Durante el intermedio, antes de la segunda mitad del concierto, le hice varias preguntas a mi tía y descubrí que la ``Canción del premio'', no era nueva para ella. Hace algunos años había llegado a la granja del condado de Red Willow un joven alemán, vaquero y vagabundo, que había cantado el coro en Bayreuth cuando era niño, junto a otros niños y niñas del campo. Los domingos por la mañana solía sentarse en su cama, sobre las sábanas de algodón en el cuarto de los peones adjunto a la cocina, limpiando la piel de sus botas y su silla de montar, cantando la ``Canción del premio'', mientras mi tía trabajaba en la cocina. Ella lo había rondado hasta convencerlo de unirse al coro de la iglesia del pueblo, aunque sus aptitudes para dar este paso, por lo que pude deducir, se limitaban a su rostro infantil y a poseer esta melodía divina. Poco tiempo después, se fue al pueblo a celebrar el cuatro de julio, anduvo borracho durante varios días, perdió todo su dinero jugando a las cartas, montó en una apuesta un novillo de Texas recién ensillado y luego desapareció con la clavícula fracturada. Todo esto me lo contó mi tía secamente, en forma distraída, como si hablara en los momentos débiles de una enfermedad.

``Bueno, hemos mejorado mucho desde la época del viejo Trovatore, ¿no crees, tía Georgie?'' Pregunté con la mejor intención de arrancarle una sonrisa.

Su labio tembló y apresuradamente se llevó el pañuelo a la boca. Detrás de él murmuró: ``¿Y tú has estado oyendo esto desde que me dejaste, Clark?'' Su pregunta era el más gentil y triste de los reproches.

La segunda mitad del concierto consistía en cuatro temas del Anillo y cerraba con la marcha fúnebre de Sigfrido. Mi tía lloraba silenciosamente pero de forma continua, como un cántaro vacío que se desborda en una tormenta. De vez en cuando, sus ojos opacos volteaban a ver las luces que tachonaban el techo, brillando suavemente atrás de sus pantallas de cristal esmerilado; para ella, eran estrellas de verdad. Todavía estaba perplejo, pensado qué tanta comprensión musical le quedaría a esta mujer que no había escuchado otra cosa que los himnos evangélicos de las misas metodistas durante tantos años en la plaza que rodeaba la escuela de la Sección Trece. No podía medir qué tanto se habría disuelto en el jabón, o amasando el pan, o había sido ordeñada para acabar en el fondo de un balde.

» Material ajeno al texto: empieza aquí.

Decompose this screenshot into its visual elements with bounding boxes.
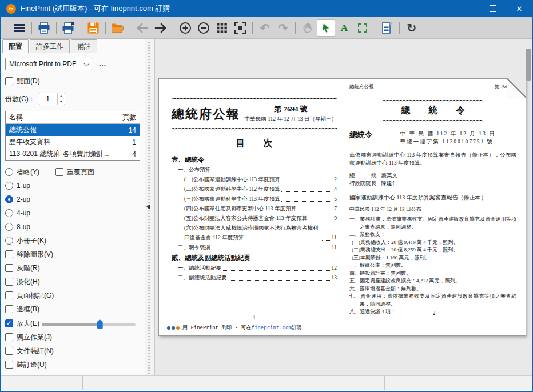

El diluvio de sonido seguía derramándose; nunca supe lo que halló en el brillo de su torrente; nunca supe cuánto la había aburrido, o si le había gustado. Por el temblor de su cara era posible creer que la habían llevado donde yacen miríadas de tumbas, al gris e innombrable cementerio del mar; o a algún mundo de muerte aún más vasto, donde, desde el comienzo del mundo, la esperanza ha yacido con la esperanza y el sueño con el sueño y, renunciando, han dormido.

El concierto terminó, la gente salía del recinto hablando y riendo, feliz de poder relajarse y volver al nivel de la vida cotidiana, pero mi noble tía no hizo ningún esfuerzo por levantarse. La arpista cubrió con un paño verde su instrumento; los flautistas sacudieron el agua de sus boquillas; los integrantes de la orquesta salieron uno a uno, dejando el escenario a las sillas y los atriles, tan vacío como un campo de maíz en el invierno.

Le hablé a mi tía. Se le saltaron las lágrimas y sollozó suplicando: ``¡No me quiero ir, Clark, no me quiero ir!''

La comprendí. Para ella, afuera de la sala de conciertos, estaba el estanque negro con los riscos escarpados y las huellas resecas del ganado; la casona despintada con tablones desgastados por el clima, desnuda como una torre; los fresnos raquíticos y cenizos donde colgar los trapos de cocina para que se sequen; los flacos y desplumados pavos, picoteando los desechos frente a la puerta de la cocina.